[ServiceBus] Add additional stress test coverage to ensure parity with cross-language priorities (Azure#14437)

KieranBrantnerMagee · yunhaoling · web-flow · commit a912eecf5b0a · 2020-11-03T00:30:17.000-08:00
* Add additional stress test coverage to ensure parity with cross-language priorities.  (Renew, $management, and re-opening scenarios primarily)
* Add send_session_id and some additional hooks (batch/post receive, etc) to the stress test harness to allow this.
* Fix session_id population in stress test framework (was on send instead of message)
* PR fixes; make session test actually test sessions, adjust naming to normalize with our conventions now that this tool is more formalized, and touch up the autorenew logic to be more robust against delays.
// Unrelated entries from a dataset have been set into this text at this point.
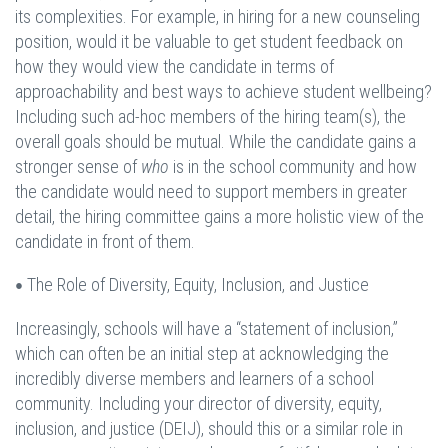
its complexities. For example, in hiring for a new counseling
position, would it be valuable to get student feedback on
how they would view the candidate in terms of
approachability and best ways to achieve student wellbeing?
Including such ad-hoc members of the hiring team(s), the
overall goals should be mutual. While the candidate gains a
stronger sense of
who
is in the school community and how
the candidate would need to support members in greater
detail, the hiring committee gains a more holistic view of the
candidate in front of them.
The Role of Diversity, Equity, Inclusion, and Justice
•
Increasingly, schools will have a “statement of inclusion,”
which can often be an initial step at acknowledging the
incredibly diverse members and learners of a school
community. Including your director of diversity, equity,
inclusion, and justice (DEIJ), should this or a similar role in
Co-authored-by: Adam Ling (MSFT) &lt;adam_ling@outlook.com&gt;
diff --git a/sdk/servicebus/azure-servicebus/tests/stress_tests/stress_test_base.py b/sdk/servicebus/azure-servicebus/tests/stress_tests/stress_test_base.py
@@ -27,6 +27,7 @@
 class ReceiveType:
     push="push"
     pull="pull"
+    none=None
 
 
 class StressTestResults(object):
@@ -55,7 +56,7 @@ def __init__(self):
     def __repr__(self):
         return str(vars(self))
 
-    def PopulateProcessStats(self):
+    def populate_process_stats(self):
         self.timestamp = datetime.utcnow()
         try:
             self.cpu_percent = psutil.cpu_percent()
@@ -79,6 +80,7 @@ def __init__(self,
                  receive_delay = 0,
                  should_complete_messages = True,
                  max_message_count = 1,
+                 send_session_id = None,
                  fail_on_exception = True):
         self.senders = senders
         self.receivers = receivers
@@ -92,6 +94,7 @@ def __init__(self,
         self.should_complete_messages = should_complete_messages
         self.max_message_count = max_message_count
         self.fail_on_exception = fail_on_exception
+        self.send_session_id = send_session_id
 
         # Because of pickle we need to create a state object and not just pass around ourselves.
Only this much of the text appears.